What is needed is every line of the material that contains "weekday".

+++

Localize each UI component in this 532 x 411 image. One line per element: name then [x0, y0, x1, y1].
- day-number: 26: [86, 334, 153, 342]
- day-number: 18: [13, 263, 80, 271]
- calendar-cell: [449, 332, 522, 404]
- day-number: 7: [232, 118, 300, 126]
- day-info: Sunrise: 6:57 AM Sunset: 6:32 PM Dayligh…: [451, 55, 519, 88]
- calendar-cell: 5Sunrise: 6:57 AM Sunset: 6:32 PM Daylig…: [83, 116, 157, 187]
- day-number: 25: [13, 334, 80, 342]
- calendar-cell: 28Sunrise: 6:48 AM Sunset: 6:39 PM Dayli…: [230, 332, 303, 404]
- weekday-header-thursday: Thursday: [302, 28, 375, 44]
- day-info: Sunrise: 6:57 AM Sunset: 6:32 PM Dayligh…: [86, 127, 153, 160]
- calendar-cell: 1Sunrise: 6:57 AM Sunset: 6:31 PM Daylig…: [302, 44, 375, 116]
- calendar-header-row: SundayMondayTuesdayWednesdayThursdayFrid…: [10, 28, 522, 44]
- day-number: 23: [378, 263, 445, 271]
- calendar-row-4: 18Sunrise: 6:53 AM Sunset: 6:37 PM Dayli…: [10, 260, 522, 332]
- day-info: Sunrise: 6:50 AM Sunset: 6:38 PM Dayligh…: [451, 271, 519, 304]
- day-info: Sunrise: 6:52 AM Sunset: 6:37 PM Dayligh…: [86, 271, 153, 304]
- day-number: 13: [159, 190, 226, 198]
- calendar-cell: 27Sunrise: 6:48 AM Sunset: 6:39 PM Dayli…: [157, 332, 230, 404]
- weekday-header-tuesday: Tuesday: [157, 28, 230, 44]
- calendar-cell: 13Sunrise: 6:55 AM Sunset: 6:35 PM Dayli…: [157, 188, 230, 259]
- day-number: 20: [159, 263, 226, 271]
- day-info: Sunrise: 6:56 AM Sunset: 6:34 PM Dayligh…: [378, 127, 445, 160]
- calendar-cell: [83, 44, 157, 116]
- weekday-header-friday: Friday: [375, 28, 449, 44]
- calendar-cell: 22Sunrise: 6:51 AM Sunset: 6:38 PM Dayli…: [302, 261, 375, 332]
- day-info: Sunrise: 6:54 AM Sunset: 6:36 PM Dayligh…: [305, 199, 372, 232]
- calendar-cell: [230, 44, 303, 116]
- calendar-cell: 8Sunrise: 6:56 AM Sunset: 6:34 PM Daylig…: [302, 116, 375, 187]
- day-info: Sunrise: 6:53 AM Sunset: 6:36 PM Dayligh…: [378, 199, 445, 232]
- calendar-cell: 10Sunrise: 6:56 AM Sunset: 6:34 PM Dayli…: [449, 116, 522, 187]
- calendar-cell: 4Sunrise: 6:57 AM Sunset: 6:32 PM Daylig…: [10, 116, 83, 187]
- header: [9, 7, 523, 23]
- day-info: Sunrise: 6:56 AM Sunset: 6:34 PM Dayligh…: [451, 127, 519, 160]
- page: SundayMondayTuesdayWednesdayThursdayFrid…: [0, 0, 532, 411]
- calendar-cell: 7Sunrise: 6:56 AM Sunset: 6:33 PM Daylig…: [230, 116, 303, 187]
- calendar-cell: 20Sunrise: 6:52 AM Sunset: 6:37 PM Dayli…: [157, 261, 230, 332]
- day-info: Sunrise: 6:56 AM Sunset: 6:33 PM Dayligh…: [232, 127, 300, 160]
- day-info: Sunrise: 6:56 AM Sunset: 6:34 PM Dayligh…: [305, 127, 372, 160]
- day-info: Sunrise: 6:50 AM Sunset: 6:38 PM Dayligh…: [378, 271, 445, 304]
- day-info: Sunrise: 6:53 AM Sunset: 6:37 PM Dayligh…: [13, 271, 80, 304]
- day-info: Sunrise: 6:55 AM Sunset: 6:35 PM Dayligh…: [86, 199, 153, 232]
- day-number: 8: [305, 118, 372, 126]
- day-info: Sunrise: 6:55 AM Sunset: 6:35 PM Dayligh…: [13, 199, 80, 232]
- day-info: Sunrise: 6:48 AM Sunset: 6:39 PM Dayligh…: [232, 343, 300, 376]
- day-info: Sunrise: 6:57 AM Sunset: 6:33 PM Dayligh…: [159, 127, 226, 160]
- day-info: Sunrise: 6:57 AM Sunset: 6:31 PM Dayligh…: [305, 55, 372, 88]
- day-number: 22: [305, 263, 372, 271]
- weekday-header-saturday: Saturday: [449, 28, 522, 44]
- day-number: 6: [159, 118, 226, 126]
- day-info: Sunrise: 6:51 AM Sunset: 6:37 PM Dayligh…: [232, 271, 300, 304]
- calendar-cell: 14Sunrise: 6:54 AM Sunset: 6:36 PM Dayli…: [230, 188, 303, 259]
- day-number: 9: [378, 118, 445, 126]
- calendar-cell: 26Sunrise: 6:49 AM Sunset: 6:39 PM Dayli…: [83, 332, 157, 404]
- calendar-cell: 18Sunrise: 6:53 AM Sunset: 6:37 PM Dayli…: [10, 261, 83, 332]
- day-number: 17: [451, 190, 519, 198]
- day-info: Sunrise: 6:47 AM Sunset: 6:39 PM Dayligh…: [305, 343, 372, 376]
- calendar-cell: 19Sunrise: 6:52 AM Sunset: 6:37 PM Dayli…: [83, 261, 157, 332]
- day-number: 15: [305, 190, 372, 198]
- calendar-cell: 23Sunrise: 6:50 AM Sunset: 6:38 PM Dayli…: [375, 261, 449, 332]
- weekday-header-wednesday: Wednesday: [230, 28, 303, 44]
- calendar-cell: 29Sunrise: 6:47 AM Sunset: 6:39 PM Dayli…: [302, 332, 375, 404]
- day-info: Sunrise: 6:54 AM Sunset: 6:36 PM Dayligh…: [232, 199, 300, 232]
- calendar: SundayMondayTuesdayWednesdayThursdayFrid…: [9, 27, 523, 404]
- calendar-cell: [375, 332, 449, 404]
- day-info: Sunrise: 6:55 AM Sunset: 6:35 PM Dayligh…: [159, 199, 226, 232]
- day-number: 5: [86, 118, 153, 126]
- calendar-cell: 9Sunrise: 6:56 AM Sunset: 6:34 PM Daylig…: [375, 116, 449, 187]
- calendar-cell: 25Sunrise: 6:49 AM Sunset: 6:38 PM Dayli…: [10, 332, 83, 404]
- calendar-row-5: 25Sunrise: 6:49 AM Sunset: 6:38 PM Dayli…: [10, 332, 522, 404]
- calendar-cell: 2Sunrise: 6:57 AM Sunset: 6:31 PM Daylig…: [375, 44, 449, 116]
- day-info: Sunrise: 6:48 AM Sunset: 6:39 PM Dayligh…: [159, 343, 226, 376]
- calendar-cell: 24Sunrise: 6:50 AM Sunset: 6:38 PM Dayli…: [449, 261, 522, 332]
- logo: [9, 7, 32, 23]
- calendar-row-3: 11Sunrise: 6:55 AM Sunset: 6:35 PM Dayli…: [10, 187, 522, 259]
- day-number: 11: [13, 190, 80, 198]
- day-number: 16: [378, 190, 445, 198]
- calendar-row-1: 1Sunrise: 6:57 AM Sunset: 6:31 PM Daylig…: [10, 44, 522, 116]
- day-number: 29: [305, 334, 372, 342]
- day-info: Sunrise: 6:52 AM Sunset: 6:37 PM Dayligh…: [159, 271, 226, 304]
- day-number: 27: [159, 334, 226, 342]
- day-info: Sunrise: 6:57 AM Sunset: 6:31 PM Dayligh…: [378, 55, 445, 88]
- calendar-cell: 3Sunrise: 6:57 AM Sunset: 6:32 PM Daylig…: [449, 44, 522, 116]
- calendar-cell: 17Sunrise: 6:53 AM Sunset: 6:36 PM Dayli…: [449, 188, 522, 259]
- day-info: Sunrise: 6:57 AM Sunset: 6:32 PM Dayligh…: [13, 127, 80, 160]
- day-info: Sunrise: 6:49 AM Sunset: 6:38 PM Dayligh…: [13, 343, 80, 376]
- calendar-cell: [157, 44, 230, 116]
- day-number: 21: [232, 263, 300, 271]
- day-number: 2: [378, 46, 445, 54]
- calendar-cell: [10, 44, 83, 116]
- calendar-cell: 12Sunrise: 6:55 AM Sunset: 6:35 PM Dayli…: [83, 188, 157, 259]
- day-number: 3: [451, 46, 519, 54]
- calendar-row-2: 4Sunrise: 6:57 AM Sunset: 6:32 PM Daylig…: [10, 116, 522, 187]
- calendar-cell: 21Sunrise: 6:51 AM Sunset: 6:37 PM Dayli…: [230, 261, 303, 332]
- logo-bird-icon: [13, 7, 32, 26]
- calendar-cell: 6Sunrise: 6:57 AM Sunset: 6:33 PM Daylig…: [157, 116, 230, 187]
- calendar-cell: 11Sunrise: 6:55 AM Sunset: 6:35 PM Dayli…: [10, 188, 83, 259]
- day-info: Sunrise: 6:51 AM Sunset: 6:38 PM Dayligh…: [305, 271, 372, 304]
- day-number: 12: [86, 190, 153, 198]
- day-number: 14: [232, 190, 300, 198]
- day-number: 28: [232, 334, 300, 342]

+++

→ **ANSWER SECTION**:
- weekday-header-thursday: Thursday: [302, 28, 375, 44]
- weekday-header-tuesday: Tuesday: [157, 28, 230, 44]
- weekday-header-friday: Friday: [375, 28, 449, 44]
- weekday-header-saturday: Saturday: [449, 28, 522, 44]
- weekday-header-wednesday: Wednesday: [230, 28, 303, 44]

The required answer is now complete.